As it was, that wasn’t a major issue – Trilopharus’s moving them around might have brought them closer to Lundane, but the month they’d spent at the Library and the circuitous Van Damek up and over Marfikian territory had made it plausible for them to have come there directly from Serenity. They would have had to run dark all the way and run fast, too, without stopping anywhere for supplies, but it was at least technically possible for them to have done it.
‘Damn,’ Eldovan responded. ‘You mean this isn’t Quarus? I said we should have turned left at Serenity!’
This established first that Eldovan wasn’t taking any nonsense from cheeky freighter skippers and that the Fourth had no intention of explaining themselves. But they were friendly with it and sent over the customary gift-box. This, rather to the bemusement of the freighter crew, included, besides the usual fresh fruit, cookies and candy, a supply of mushroom steaks and three different kinds of cabbage. The galley had rather over-estimated demand for the Library Special and they still had quite a lot of the vat-grown mushroom and cabbage in the catering supplies.
‘Be careful with the sauerkraut,’ said the Sub delivering the gift box and waved an expressive hand in front of her nose. ‘Very gassy.’
They cruised on, leaving the freighter waddling in their wa
ke, still calling out questions to them as they moved out of range.
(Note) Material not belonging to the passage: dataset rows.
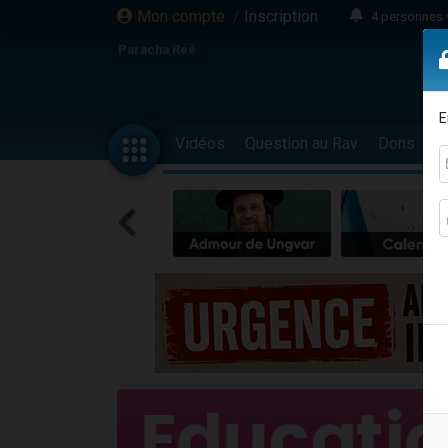
Mon compte
/
Inscription
4 personnes 
3 personnes 
Paracha Réé
Odaya vient 
3 personn
E
3 personn
Vidéos
Question au Rav
Dons
F
13 personnes
2 personnes 
30 perso
Il reste 
12 nouve
3 personnes 
2 personnes 
3 personnes 
2 nouvel
8 personn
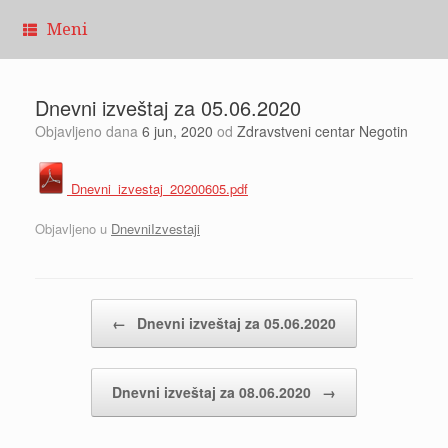
Pređi
Meni
na
sadržaj
Dnevni izveštaj za 05.06.2020
Objavljeno dana
6 jun, 2020
od
Zdravstveni centar Negotin
Dnevni_izvestaj_20200605.pdf
Objavljeno u
DnevniIzvestaji
Kretanje članaka
←
Dnevni izveštaj za 05.06.2020
Dnevni izveštaj za 08.06.2020
→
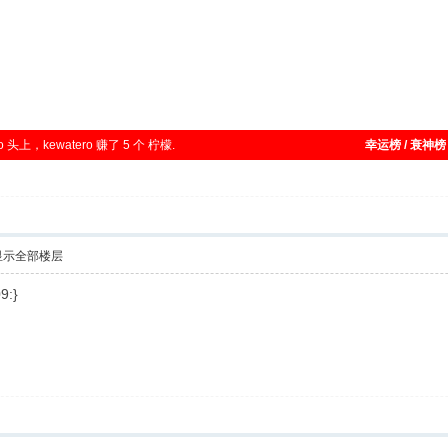
o 头上，kewatero 赚了 5 个 柠檬.
幸运榜 / 衰神榜
显示全部楼层
:}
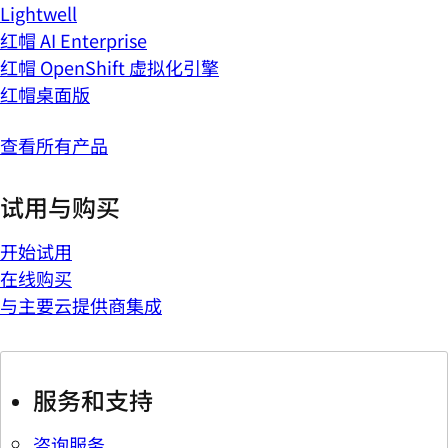
Lightwell
红帽 AI Enterprise
红帽 OpenShift 虚拟化引擎
红帽桌面版
查看所有产品
试用与购买
开始试用
在线购买
与主要云提供商集成
服务和支持
咨询服务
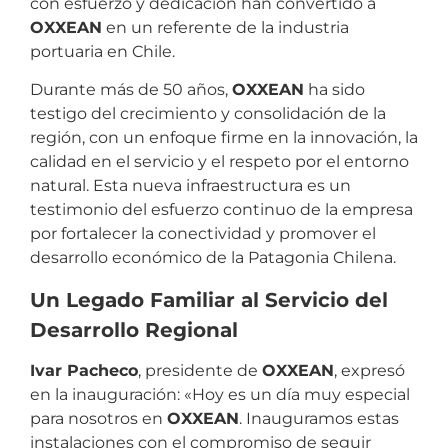
con esfuerzo y dedicación han convertido a
OXXEAN
en un referente de la industria
portuaria en Chile.
Durante más de 50 años,
OXXEAN
ha sido
testigo del crecimiento y consolidación de la
región, con un enfoque firme en la innovación, la
calidad en el servicio y el respeto por el entorno
natural. Esta nueva infraestructura es un
testimonio del esfuerzo continuo de la empresa
por fortalecer la conectividad y promover el
desarrollo económico de la Patagonia Chilena.
Un Legado Familiar al Servicio del
Desarrollo Regional
Ivar Pacheco
, presidente de
OXXEAN
, expresó
en la inauguración: «Hoy es un día muy especial
para nosotros en
OXXEAN
. Inauguramos estas
instalaciones con el compromiso de seguir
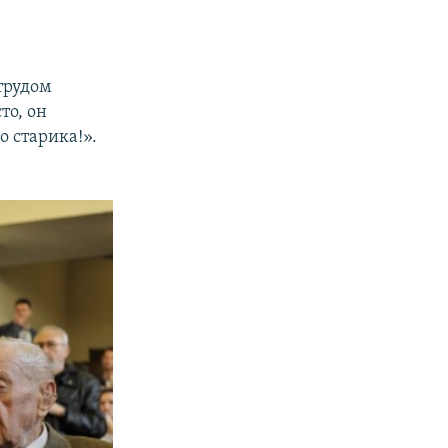
 трудом
то, он
 старика!».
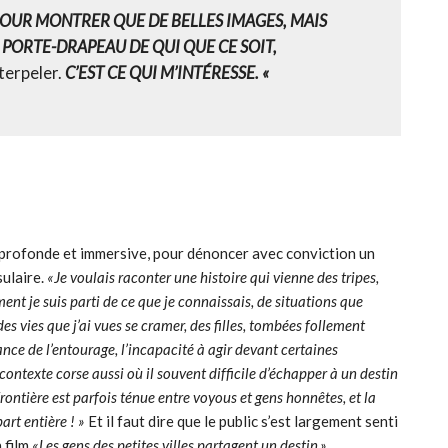
 POUR MONTRER QUE DE BELLES IMAGES, MAIS
PORTE-DRAPEAU DE QUI QUE CE SOIT,
nterpeler.
C’EST CE QUI M’INTÉRESSE. «
n profonde et immersive, pour dénoncer avec conviction un
sulaire.
«Je voulais raconter une histoire qui vienne des tripes,
ment je suis parti de ce que je connaissais, de situations que
des vies que j’ai vues se cramer, des filles, tombées follement
nce de l’entourage, l’incapacité à agir devant certaines
 contexte corse aussi où il souvent difficile d’échapper à un destin
frontière est parfois ténue entre voyous et gens honnêtes, et la
part entière ! »
Et il faut dire que le public s’est largement senti
 film
«Les gens des petites villes partagent un destin.»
They had seen many more ships before they reached Lundane. It was a busy port and there were only two routes used to get to it – the Terris-Lundane route on the Marfikian side and the Sentinel-Lundane route on the League’s. Terris had ended up, perforce, the biggest trading port in Marfikian space, with every cargo and passenger going to Lundane going through them. The ‘three worlds only’ rule that the Marfikians enforced made for a complex logistical network. Cargoes had to be transferred from one ship to another and all of it piled up at Terris. So the Terrins operated a fleet of freighters which did nothing else but shuttle back and forth between their world and Lundane. They had hundreds of such freighters, government owned, with a distinctive livery.
But there were, too, rather more discreet vessels. One of the facilities the neutral port offered was the opportunity to switch ID, with an appropriate paint job as required. This was officially sanctioned, with the League Embassy at Lundane issuing documentation to approved ships so that they could make their way over the border.
The Venturi met one of these on their own run in to Lundane. It looked just like any other freighter with its slightly scraped paintwork and League ID, but any spacer would spot the tell-tales that this was not one of their own. No League ship, for a start, had used that type of airlock-hatch closure system for more than a century.
It was, of course, an intelligence vessel. It would be going to X-Base Sentinel and then, almost certainly, make its way over to Cherque for a look at the League’s defences there. The LIA had to allow this, as it was government policy to allow Prisos and Arak to send such reconnaissance ships into their space, under a reciprocal deal in which their own agencies were allowed to send observation teams across the border. The system worked just the same the other way, after all, with LIA and Fleet Intel ships able to get Terrin ID.